-- WHAT THE TASK REQUIRES --
Report each line of the records below that uses the word "Open".

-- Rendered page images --
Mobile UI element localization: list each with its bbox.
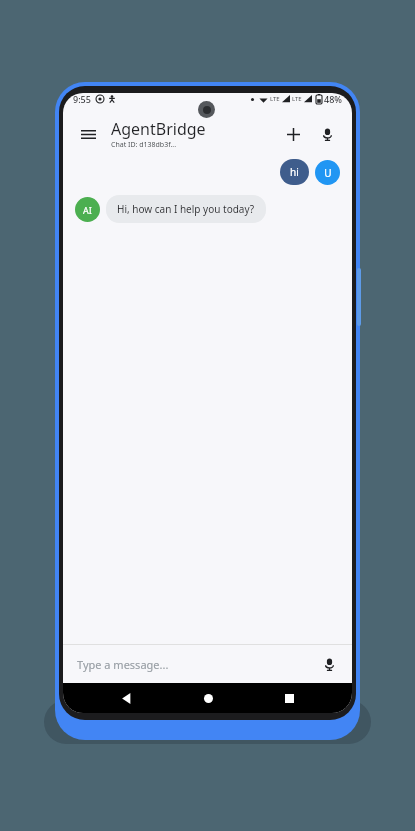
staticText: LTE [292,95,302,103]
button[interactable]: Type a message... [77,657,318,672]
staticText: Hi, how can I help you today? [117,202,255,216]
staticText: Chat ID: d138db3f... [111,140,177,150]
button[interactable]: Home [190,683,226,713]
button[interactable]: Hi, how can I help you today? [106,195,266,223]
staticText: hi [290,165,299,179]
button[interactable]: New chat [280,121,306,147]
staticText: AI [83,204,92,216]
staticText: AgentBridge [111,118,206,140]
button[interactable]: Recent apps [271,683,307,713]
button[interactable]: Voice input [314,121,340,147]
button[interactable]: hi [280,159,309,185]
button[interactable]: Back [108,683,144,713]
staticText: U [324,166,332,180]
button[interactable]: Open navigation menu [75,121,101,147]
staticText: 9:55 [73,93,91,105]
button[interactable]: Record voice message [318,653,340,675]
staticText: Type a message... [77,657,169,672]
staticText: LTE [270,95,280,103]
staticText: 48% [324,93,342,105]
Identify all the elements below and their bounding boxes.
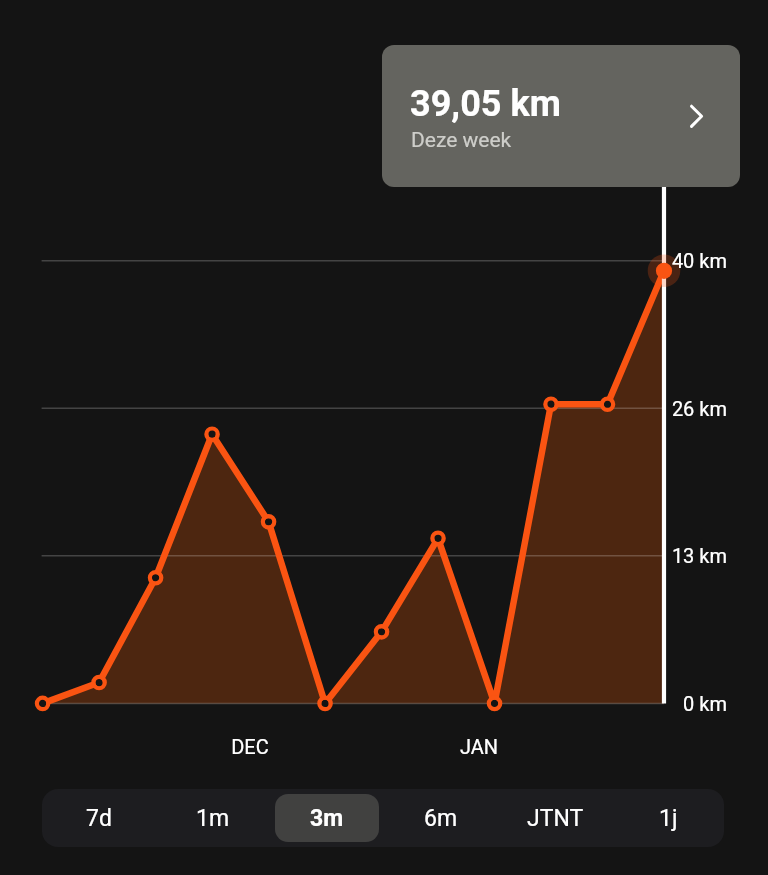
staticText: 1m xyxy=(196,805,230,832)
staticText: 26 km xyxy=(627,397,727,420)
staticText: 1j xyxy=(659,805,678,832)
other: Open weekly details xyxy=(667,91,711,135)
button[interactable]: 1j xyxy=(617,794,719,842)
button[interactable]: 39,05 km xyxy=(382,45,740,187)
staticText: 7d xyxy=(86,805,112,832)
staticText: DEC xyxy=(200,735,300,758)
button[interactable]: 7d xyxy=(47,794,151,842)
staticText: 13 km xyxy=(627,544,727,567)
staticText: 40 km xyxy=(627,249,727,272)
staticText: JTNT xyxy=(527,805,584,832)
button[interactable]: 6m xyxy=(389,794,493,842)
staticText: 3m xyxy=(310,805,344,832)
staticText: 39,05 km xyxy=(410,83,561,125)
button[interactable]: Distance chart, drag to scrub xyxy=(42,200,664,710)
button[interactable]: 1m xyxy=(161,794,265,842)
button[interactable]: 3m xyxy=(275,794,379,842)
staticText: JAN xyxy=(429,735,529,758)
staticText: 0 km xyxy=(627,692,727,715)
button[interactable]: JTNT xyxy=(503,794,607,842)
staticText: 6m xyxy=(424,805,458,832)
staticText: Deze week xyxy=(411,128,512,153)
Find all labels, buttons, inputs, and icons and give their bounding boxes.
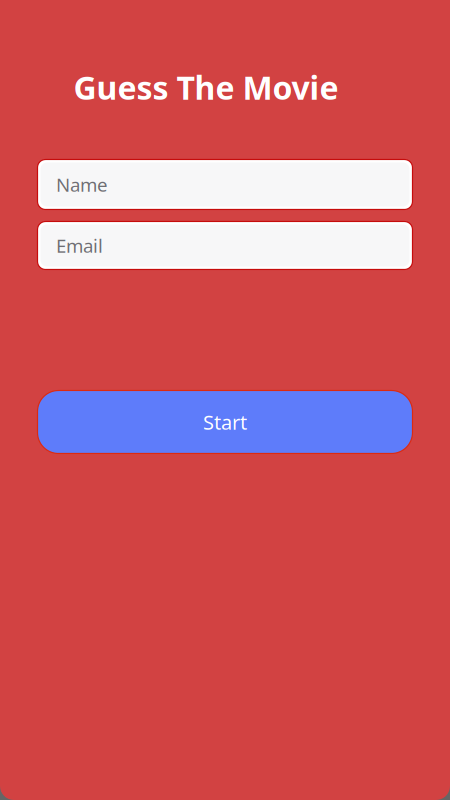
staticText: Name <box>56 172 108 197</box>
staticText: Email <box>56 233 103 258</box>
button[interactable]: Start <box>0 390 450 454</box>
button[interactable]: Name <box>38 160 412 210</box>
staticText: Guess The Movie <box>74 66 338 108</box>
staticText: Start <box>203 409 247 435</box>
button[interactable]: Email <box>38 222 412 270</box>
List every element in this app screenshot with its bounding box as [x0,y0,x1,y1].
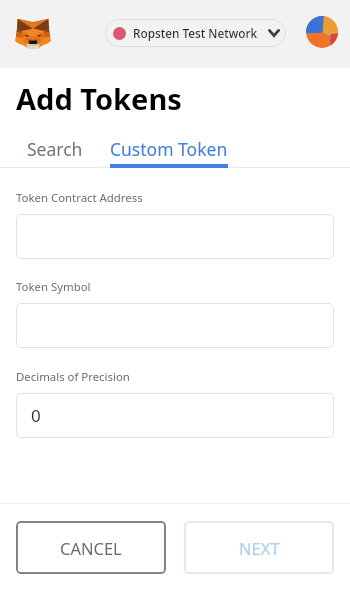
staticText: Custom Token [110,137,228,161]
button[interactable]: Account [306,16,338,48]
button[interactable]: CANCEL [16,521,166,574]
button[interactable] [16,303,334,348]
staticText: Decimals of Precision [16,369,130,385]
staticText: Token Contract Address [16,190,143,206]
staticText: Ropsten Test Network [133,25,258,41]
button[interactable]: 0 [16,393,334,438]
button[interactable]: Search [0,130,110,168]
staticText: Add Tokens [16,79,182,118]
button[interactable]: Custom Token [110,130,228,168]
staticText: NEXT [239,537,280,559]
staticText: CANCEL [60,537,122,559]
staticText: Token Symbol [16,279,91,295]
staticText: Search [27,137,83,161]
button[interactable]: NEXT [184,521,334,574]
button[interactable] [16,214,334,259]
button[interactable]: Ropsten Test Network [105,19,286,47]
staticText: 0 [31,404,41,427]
--
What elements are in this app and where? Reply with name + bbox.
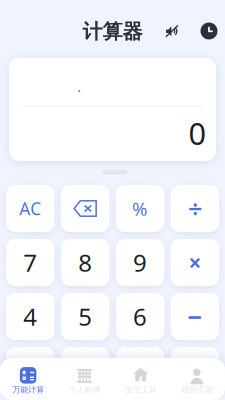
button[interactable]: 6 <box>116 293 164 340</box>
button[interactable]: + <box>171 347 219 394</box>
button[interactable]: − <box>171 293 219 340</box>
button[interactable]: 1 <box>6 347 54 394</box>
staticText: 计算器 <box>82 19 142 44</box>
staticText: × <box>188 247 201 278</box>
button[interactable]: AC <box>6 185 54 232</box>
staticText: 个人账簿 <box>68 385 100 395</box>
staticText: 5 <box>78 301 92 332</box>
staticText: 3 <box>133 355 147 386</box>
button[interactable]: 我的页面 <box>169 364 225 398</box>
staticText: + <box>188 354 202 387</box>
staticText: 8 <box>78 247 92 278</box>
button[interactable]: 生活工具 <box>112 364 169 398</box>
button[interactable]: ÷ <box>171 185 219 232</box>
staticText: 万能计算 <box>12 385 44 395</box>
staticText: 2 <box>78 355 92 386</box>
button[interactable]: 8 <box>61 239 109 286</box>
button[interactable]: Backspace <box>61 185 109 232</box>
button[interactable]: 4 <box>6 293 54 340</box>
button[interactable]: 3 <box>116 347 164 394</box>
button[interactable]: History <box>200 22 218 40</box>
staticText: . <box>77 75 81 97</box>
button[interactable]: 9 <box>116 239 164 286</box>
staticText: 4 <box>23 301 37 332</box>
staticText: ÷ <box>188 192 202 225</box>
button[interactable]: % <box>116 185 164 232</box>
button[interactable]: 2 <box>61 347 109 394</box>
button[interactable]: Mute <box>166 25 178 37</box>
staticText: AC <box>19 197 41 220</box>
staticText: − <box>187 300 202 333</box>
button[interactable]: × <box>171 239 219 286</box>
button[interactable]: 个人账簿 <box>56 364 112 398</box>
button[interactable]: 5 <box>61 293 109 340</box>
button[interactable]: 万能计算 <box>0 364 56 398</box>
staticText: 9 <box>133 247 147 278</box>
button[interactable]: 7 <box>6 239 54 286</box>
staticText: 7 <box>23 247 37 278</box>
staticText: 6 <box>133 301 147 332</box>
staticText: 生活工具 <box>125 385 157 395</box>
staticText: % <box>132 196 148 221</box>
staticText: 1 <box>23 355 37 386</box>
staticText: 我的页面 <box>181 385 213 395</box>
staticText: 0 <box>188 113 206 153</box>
==
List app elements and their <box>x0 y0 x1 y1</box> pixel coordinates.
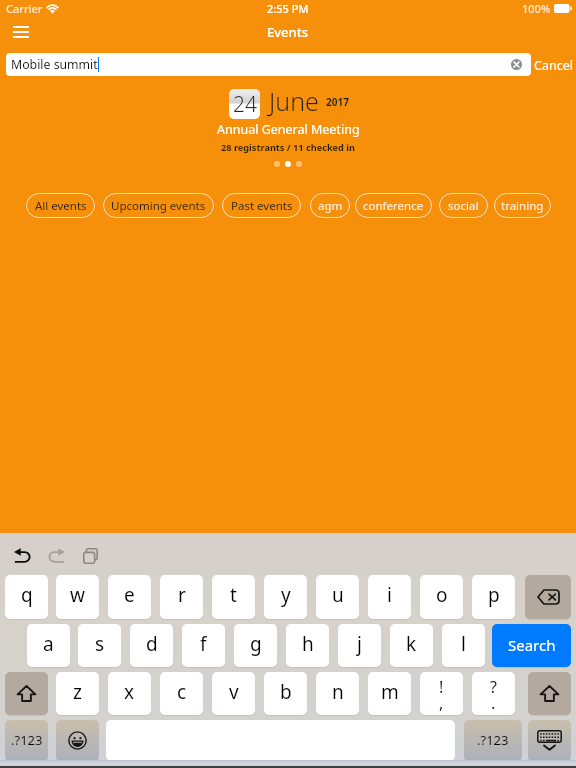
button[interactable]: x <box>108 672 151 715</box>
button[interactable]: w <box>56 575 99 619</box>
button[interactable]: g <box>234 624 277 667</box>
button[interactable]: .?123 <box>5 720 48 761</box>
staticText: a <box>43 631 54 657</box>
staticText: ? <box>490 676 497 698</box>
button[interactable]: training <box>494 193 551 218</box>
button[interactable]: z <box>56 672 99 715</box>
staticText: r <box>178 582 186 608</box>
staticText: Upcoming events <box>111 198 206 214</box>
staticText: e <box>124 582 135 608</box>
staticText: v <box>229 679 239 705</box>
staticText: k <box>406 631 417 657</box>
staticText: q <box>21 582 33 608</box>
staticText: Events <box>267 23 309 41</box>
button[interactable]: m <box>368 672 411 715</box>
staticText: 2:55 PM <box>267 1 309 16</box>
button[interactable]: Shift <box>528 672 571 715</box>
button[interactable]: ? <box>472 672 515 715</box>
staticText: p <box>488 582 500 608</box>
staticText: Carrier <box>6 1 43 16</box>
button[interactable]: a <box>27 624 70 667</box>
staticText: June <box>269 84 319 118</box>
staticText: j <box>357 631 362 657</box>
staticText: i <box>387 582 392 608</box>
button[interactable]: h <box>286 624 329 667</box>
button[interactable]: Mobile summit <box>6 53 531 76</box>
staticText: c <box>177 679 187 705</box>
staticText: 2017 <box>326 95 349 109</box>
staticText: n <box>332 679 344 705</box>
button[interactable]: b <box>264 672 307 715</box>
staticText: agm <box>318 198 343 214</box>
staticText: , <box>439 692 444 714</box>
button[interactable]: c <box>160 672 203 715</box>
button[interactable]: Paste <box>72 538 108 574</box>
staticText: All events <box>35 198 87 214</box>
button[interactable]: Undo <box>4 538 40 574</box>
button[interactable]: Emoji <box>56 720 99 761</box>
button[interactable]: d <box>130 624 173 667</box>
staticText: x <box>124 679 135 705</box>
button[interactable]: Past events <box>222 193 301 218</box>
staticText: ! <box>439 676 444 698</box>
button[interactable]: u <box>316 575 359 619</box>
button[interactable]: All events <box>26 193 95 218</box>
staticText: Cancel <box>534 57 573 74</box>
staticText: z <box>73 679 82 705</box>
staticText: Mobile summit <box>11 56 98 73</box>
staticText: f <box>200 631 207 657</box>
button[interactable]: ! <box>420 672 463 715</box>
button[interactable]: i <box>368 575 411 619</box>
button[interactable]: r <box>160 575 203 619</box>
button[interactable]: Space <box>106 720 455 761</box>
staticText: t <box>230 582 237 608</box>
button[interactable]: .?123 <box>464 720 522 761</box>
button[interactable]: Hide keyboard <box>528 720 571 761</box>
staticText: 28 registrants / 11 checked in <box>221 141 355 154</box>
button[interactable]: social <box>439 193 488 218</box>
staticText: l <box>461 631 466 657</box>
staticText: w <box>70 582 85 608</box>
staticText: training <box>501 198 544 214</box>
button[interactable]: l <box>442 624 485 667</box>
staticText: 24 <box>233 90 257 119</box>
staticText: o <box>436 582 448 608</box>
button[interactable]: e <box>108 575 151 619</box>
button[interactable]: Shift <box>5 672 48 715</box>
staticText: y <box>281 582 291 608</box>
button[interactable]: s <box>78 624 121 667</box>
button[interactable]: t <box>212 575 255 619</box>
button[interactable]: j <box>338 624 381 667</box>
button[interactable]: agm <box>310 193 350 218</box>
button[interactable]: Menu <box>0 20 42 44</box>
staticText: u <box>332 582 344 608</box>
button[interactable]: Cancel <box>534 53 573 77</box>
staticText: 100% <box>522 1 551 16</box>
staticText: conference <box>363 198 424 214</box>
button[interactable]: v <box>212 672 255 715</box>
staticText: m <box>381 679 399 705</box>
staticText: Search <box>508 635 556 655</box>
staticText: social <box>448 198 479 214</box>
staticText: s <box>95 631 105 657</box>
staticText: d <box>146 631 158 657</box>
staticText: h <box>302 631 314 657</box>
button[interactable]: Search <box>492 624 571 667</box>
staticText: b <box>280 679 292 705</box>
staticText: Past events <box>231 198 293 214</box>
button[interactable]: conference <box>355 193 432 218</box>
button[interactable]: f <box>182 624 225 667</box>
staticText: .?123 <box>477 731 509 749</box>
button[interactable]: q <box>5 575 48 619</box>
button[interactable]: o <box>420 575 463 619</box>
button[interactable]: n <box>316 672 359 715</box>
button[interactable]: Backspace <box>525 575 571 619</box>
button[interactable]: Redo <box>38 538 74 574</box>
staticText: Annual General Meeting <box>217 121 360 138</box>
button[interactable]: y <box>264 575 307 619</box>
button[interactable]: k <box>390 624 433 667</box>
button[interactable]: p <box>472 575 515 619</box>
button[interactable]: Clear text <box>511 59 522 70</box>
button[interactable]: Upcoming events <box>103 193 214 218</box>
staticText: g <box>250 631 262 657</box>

-- EXERCISE RESPONSE --
button[interactable]: Open navigation menu [75,121,101,147]
other: Open weekly details xyxy=(667,91,711,135)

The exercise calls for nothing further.